Dwain Coleman, a University of Iowa Ph.D. candidate in history and co-director of the Iowa Colored Conventions Digital Project, said via email, pension records could contain hundreds of pages if veterans had applied for a disability pension, which resulted in lengthy depositions, or if veterans or their heirs had lived long lives. He said the last known Civil War pension recipient died last year.
Leo Landis, museum curator at the State Historical Museum of Iowa, told Wilburn and the gathering that in August of 1894, Iowa veterans, including Black veterans, marched their flags from a building on the west bank of the Des Moines River to the Iowa statehouse. The flag hung there until the 1970s, he said. Only a handful of such battle flags still exist, he said.
“Iowans recognized how significant this flag was and that it was falling apart,” Landis said.
Light damage and hanging on a staff for 100 years hastened the flag’s deterioration, he said, which has led to conservation efforts.
Missing from the history books
The U.S. is mired in debate over critical race theory – from local school boards to state legislatures – and how history is taught and whose history is taught.
Wayne Clinton is a retired teacher whom Wilburn said was the first Black to serve as a Story County supervisor. Clinton, in attendance on Saturday, said when he grew up in Missouri, Black history wasn't really taught. He said Wilburn’s history is American history and Iowa history and should be shared widely.
“We cannot whitewash it and assume it didn’t happen,” he said. "It's not meant to make anybody feel inferior or bad about it, but it's to tell the true picture of what really took place."
Wilburn agreed. He listed the enslaved, the Trail of Tears and the Holocaust as compelling reasons why history must be shared so “we don’t make the mistakes of the past," he said.
“The intent isn’t to make anyone feel bad, but if you’re a human being and you hear some of these stories, you’re going to feel bad, and that should be motivation: What can we do to make sure that these types of things can never, ever happen again,” he said.
State Representative and Iowa Democratic Party Chair Ross Wilburn and Wayne Clinton listen to Leo Landis, museum curator at the State Historical Museum of Iowa, discuss Black Iowa history at the State Historical Building. Photo by Black Iowa News.

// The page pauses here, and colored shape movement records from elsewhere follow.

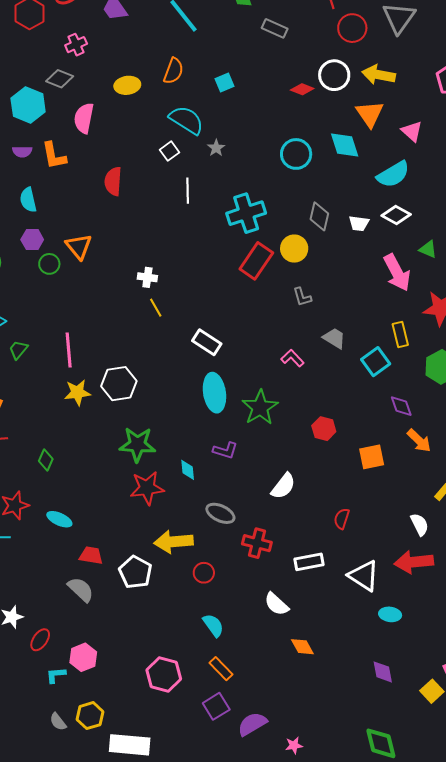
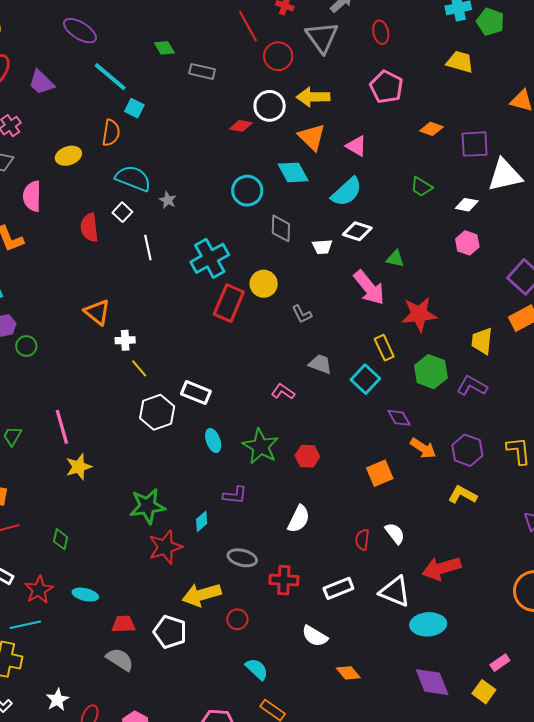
cyan square: (224, 82) -> (134, 108), moved, turned -30
red semicircle: (113, 181) -> (89, 227), moved
gray diamond: (319, 216) -> (281, 228), moved
orange triangle: (79, 246) -> (97, 312), moved
gray L-shape: (302, 297) -> (302, 314), moved
white hexagon: (119, 384) -> (157, 412), moved
cyan ellipse: (214, 393) -> (213, 441), size x0.6
red hexagon: (324, 429) -> (307, 456), moved
cyan diamond: (188, 470) -> (202, 521), turned 65
white semicircle: (420, 524) -> (395, 533), moved
cyan ellipse: (390, 614) -> (428, 624), size x1.6
purple diamond: (383, 672) -> (432, 682), size x1.5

The Civil War wasn't that long ago, Wilburn said. As a child, he met his great-grandmother, Gash’s daughter-in-law.
“I remember her,” Wilburn said. “So it’s not ancient history.”
Ross Wilburn, chair of the Iowa Democratic Party and state representative. Photo special to Black Iowa News.
Wilburn said he is glad he can share these treasured historical details with his two children – and all Iowans. He encourages people to talk with their family members to learn more about their family history.
“The stories are really what it’s all about,” he said.